Greitens is referring to Sen. Kiki Curls, D-Kansas City, and Sen. Bob Dixon, R-Springfield, who recently sang kumbaya on the Senate floor. The singing might have helped to shut down Republican infighting in recent weeks that Greitens has participated in.
Senators have also been known to read on the floor to stall a proposal up for debate that they oppose. The delay tactic is also used when members are trying to work out a compromise during floor debate.
Greitens indicates that he could call a special session.
“Sometimes when you don’t complete all of your work, you need to go to summer school,” says Greitens.
He says he’ll review the legislative bills on his desk and make a decision about a special session in the near future. Lawmakers have passed 59 policy bills and 16 budget bills.
Greitens says he’s proud of legislation passing this session that would ban mandatory union fees in the workplace and another measure that would notify the public when a law enforcement officer is attacked.
He’s not giving himself a grade but describes his administration as the most successful start of a conservative administration in a generation.
Greitens butted heads this session with members of the General Assembly, most notably Sen. Rob Schaaf, R-St. Joseph. Schaaf repeatedly criticized Greitens for refusing to release information about some campaign donations.

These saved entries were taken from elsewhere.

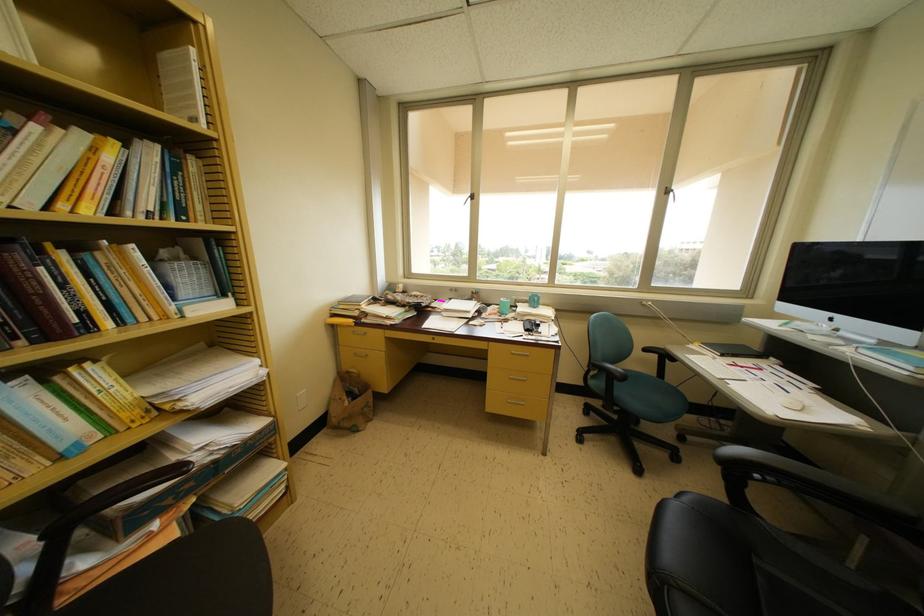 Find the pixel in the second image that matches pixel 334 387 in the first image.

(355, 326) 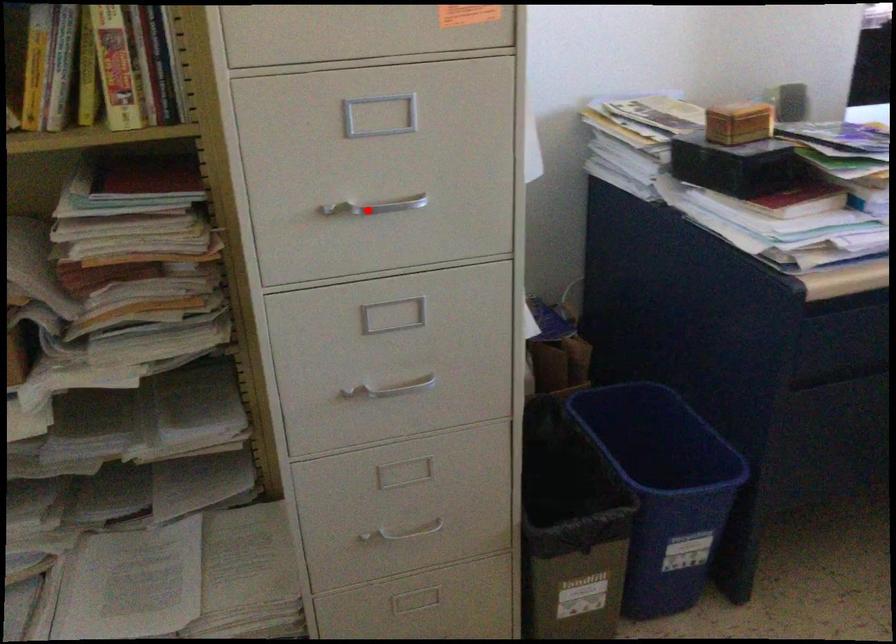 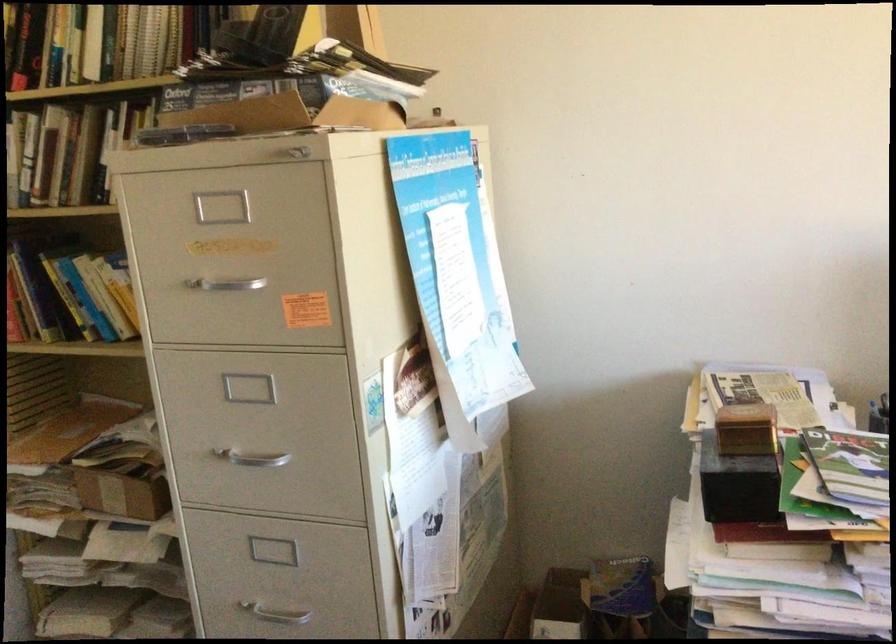 Question: I am providing you with two images of the same scene from different viewpoints. Image1 has a red point marked. In image2, the corresponding 3D location appears at what relative position? Reply with the corresponding letter.

Choices:
 (A) Closer
 (B) Farther

Answer: (B) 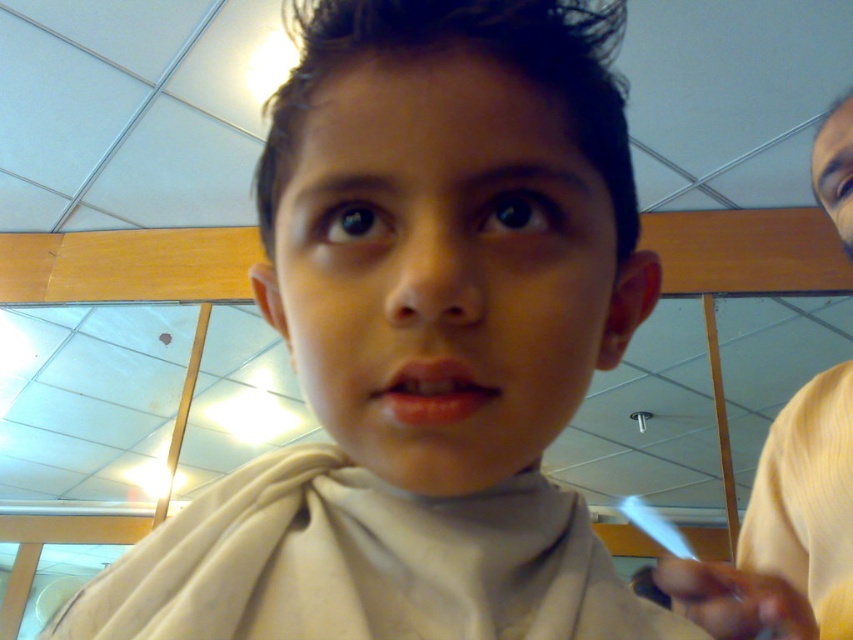 Does point (836, 156) lie behind point (467, 362)?

That is True.

Who is positioned more to the right, yellow fabric shirt at right or smooth pink lips at center?

From the viewer's perspective, yellow fabric shirt at right appears more on the right side.

Is point (843, 200) in front of point (387, 385)?

No, (843, 200) is behind (387, 385).

You are a GUI agent. You are given a task and a screenshot of the screen. Output one action in this format:
    pyautogui.click(x=<x>, y=<y>)
    Task: Click on the yellow fabric shirt at right
    The height and width of the screenshot is (640, 853).
    Given the screenshot: What is the action you would take?
    pyautogui.click(x=804, y=513) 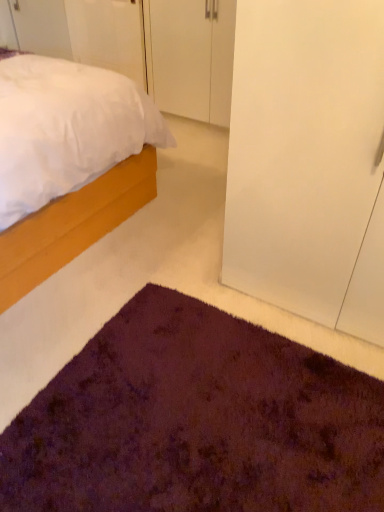 Question: Is purple shaggy rug at lower center completely or partially inside transparent glass door at right?

Choices:
 (A) yes
 (B) no

Answer: (B)

Question: Is transparent glass door at right aimed at purple shaggy rug at lower center?

Choices:
 (A) no
 (B) yes

Answer: (B)

Question: Is transparent glass door at right far away from purple shaggy rug at lower center?

Choices:
 (A) no
 (B) yes

Answer: (A)

Question: Is transparent glass door at right positioned beyond the bounds of purple shaggy rug at lower center?

Choices:
 (A) no
 (B) yes

Answer: (B)

Question: Considering the relative sizes of transparent glass door at right and purple shaggy rug at lower center in the image provided, is transparent glass door at right smaller than purple shaggy rug at lower center?

Choices:
 (A) yes
 (B) no

Answer: (B)

Question: Considering their positions, is white matte door at upper left, which is the 2th door in right-to-left order, located in front of or behind transparent glass door at right?

Choices:
 (A) behind
 (B) front

Answer: (A)

Question: Would you say white matte door at upper left, which is the 2th door in right-to-left order, is to the left or to the right of transparent glass door at right in the picture?

Choices:
 (A) right
 (B) left

Answer: (B)

Question: Looking at their shapes, would you say white matte door at upper left, the 1th door from the left, is wider or thinner than transparent glass door at right?

Choices:
 (A) thin
 (B) wide

Answer: (A)

Question: Is white matte door at upper left, the 1th door from the left, bigger or smaller than transparent glass door at right?

Choices:
 (A) small
 (B) big

Answer: (A)

Question: Looking at their shapes, would you say white matte cabinet at upper center, the 1th door viewed from the right, is wider or thinner than transparent glass door at right?

Choices:
 (A) wide
 (B) thin

Answer: (B)

Question: From a real-world perspective, is white matte cabinet at upper center, marked as the 2th door in a left-to-right arrangement, physically located above or below transparent glass door at right?

Choices:
 (A) above
 (B) below

Answer: (B)

Question: Based on their sizes in the image, would you say white matte cabinet at upper center, the 1th door viewed from the right, is bigger or smaller than transparent glass door at right?

Choices:
 (A) big
 (B) small

Answer: (B)

Question: From the image's perspective, is white matte cabinet at upper center, marked as the 2th door in a left-to-right arrangement, above or below transparent glass door at right?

In April, a political action committee formed to further Greitens’ agenda took on Schaaf by releasing attack ads implying that Schaaf is liberal and opposes legislation backed by the party. Schaaf criticized Greitens, claiming the ads were misleading, and stated he was a strong proponent of banning lobbyist gifts and changes to campaign finance laws.
Senators spent several hours one evening in late January debating a measure about a pay raise for state legislators and statewide elected officials. State senators and representatives would have received a $1,800 raise while statewide officeholders would have gotten an 8% pay increase in the next two years.
Media reports said Greitens camped out in Senate President Pro Tem Ron Richard’s office to speak to Senators who favored a pay increase. Greitens reportedly used tactics that night that rubbed some of his colleagues the wrong way. One criticism was that he was trying to twist lawmakers’ arms and pressure them into voting against a pay raise. Sen. Jamilah Nasheed, D-St. Louis, said she did not condone his behavior but said he’s more involved than the previous governor.
When it was time to vote, the Senate rejected the pay increase.